Jul 26, 2017 @ 1:41 pm

By Mark Schoeff Jr.

Securities and Exchange Commission Chairman Jay Clayton expressed confidence Wednesday that his agency and the Labor Department could reach "common ground" on an investment advice standard across all accounts.

In an appearance at the U.S. Chamber of Commerce in Washington, Mr. Clayton acknowledged that the partially implemented DOL fiduciary rule "is on the books," but said he is concerned about differing rules for the same clients depending whether they're working with their adviser on retirement or other investments.

"That doesn't seem right," Mr. Clayton said. "We have our mandate; they have theirs. But I'm very hopeful that we can reach common ground. There's enough overlap in our mandates where we can get to a place of clarity. I think that we all want the same thing: We want what's best for the Main Street investor to save for their retirement."

The DOL regulation requires that financial advisers act in the best interests of their clients in retirement accounts. Investment advisers already meet such a fiduciary standard, while brokers are governed by a suitability standard that allows them to put clients in expensive products as long as they meet a client's investment objectives.

The DOL rule is undergoing a reassessment directed by President Donald J. Trump that could result in modifications. The SEC was given authority by the Dodd-Frank financial reform law to propose a uniform fiduciary rule for retail investment accounts, but has not acted.

Mr. Clayton, who has been in office since early May, has indicated he wants the SEC to tackle the issue, and has released a request for comment on fiduciary duty.

Proponents of the rule say it is necessary to curb conflicts of interest for brokers that result in the sales of high-fee investments that erode savings. Opponents, such as the Chamber's Center for Capital Markets Competitiveness, assert that the rule is too costly and will force brokers to abandon clients in modest accounts, a position that Mr. Clayton echoed.

"It would be extremely disappointing to me if whatever direction we go here resulted in a substantial reduction of choice for the individual investor," Mr. Clayton said.
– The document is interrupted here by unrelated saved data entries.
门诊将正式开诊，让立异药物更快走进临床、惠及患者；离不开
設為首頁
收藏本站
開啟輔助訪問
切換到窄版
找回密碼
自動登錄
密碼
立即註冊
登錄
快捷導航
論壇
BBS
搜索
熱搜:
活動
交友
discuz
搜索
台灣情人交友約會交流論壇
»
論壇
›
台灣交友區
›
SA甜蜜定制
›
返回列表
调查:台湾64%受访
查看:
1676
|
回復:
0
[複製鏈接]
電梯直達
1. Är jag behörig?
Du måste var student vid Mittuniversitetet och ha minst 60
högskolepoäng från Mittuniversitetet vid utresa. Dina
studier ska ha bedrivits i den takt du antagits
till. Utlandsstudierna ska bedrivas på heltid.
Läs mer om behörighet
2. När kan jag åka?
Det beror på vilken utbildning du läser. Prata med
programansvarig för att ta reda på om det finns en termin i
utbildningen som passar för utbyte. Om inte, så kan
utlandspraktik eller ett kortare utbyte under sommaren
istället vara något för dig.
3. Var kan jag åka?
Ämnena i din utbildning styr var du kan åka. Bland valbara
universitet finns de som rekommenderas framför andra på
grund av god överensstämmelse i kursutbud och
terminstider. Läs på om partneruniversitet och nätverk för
Republican SEC Commission Michael Piwowar criticized the DOL rule in a July 25 comment letter, saying it is "dismissive of the efficacy of conflict-of-interest disclosure" and would be "disruptive" of the broker-client relationship.
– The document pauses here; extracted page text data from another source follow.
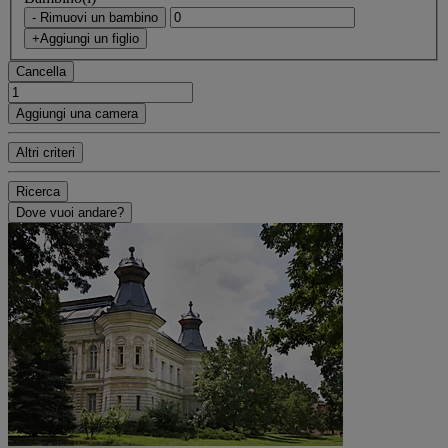
- Rimuovi un bambino
+Aggiungi un figlio
Cancella
Aggiungi una camera
Altri criteri
Ricerca
Dove vuoi andare?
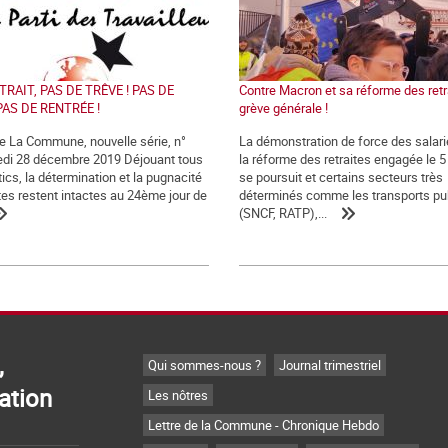
TRAIT, PAS DE TRÊVE ! PAS DE
Contre Macron et sa réforme des retra
PAS DE RENTRÉE !
grève générale !
de La Commune, nouvelle série, n°
La démonstration de force des salari
edi 28 décembre 2019 Déjouant tous
la réforme des retraites engagée le 
ics, la détermination et la pugnacité
se poursuit et certains secteurs très
tes restent intactes au 24ème jour de
déterminés comme les transports pu
(SNCF, RATP),...
,
Qui sommes-nous ?
Journal trimestriel
ation
Les nôtres
Lettre de la Commune - Chronique Hebdo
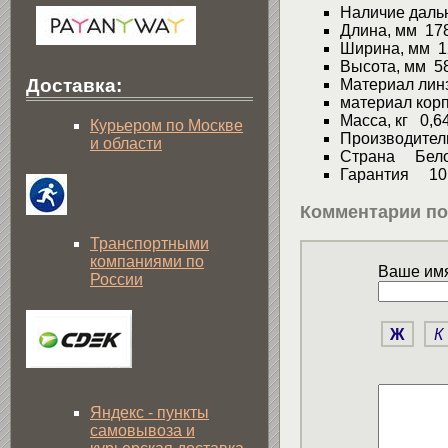
Наличие даль
Длина, мм 17
Ширина, мм 1
Высота, мм 5
Доставка:
Материал линз
материал кор
Масса, кг 0,6
Курьером по Москве
Производител
и области
Страна Бело
Гарантия 10 
Комментарии по
Транспортными
компаниями по
Ваше имя
России
Ж
К
Яндекс - пункты
самовывоза и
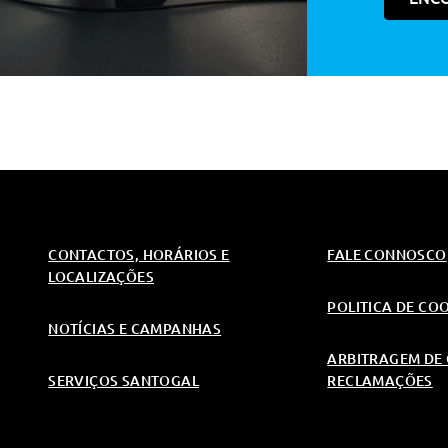
CONTACTOS, HORÁRIOS E
FALE CONNOSCO
LOCALIZAÇÕES
POLITICA DE CO
NOTÍCIAS E CAMPANHAS
ARBITRAGEM DE 
SERVIÇOS SANTOGAL
RECLAMAÇÕES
"Rather than dismiss out of hand the role of disclosure in policing conflicts of interest, I would strongly encourage the department to redouble its efforts to work with the commission and its expert staff, who may bring to bear our decades of experience in enforcing multiple disclosure-based regimes," Mr. Piwowar wrote.
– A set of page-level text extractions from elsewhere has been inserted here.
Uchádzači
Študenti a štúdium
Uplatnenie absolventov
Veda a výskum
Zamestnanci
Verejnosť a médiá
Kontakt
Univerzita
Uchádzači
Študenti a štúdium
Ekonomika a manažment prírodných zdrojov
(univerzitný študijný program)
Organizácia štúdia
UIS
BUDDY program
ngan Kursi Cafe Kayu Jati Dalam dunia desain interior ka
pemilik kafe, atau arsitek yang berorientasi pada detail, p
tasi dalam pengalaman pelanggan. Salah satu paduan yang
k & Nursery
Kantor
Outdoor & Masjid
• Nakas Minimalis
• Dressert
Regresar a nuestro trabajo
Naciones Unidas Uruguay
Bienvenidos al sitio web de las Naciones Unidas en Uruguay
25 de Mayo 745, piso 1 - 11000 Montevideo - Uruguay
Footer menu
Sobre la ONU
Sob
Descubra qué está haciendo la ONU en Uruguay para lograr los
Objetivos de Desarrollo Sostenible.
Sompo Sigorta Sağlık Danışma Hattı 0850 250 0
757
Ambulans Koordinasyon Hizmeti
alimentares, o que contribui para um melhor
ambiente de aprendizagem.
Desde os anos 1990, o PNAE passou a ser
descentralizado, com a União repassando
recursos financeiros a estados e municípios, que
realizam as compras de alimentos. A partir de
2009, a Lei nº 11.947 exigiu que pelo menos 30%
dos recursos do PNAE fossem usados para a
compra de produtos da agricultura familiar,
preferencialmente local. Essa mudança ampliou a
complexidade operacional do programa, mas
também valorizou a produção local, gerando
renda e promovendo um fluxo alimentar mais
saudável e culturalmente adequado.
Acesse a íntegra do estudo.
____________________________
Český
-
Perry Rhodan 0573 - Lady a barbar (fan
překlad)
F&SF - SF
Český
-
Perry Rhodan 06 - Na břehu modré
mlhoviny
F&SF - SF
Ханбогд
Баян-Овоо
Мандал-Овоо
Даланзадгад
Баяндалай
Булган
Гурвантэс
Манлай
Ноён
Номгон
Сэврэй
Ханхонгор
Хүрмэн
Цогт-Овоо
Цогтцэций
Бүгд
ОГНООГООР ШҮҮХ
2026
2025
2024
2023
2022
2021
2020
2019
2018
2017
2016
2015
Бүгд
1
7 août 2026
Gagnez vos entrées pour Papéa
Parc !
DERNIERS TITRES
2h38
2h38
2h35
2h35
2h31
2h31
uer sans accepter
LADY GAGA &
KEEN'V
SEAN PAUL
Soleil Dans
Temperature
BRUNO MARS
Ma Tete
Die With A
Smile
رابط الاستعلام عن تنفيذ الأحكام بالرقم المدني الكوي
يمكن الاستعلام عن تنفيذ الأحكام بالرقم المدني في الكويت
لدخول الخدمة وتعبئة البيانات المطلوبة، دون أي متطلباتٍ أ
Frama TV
Mr. Clayton, who came to the SEC from the law firm Sullivan & Cromwell, disputed what he called a limited portrayal of him as a Wall Street lawyer. He told a story about reviewing a 401(k) plan for his parents' business and finding "multiple layers of fees that were not disclosed."

"That kind of person is not who we want in our capital markets," Mr. Clayton said of the retirement fund adviser.

As he did in his first major speech as SEC chairman a couple weeks ago, Mr. Clayton evoked "Mr. and Ms. 401(k)."

"If you want to persuade us at the commission that the way you're looking at the world is the right way to look at the world, do it through the lens of Mr. and Ms. 401(k), because that's how we're looking at it — their long-term interests," he said.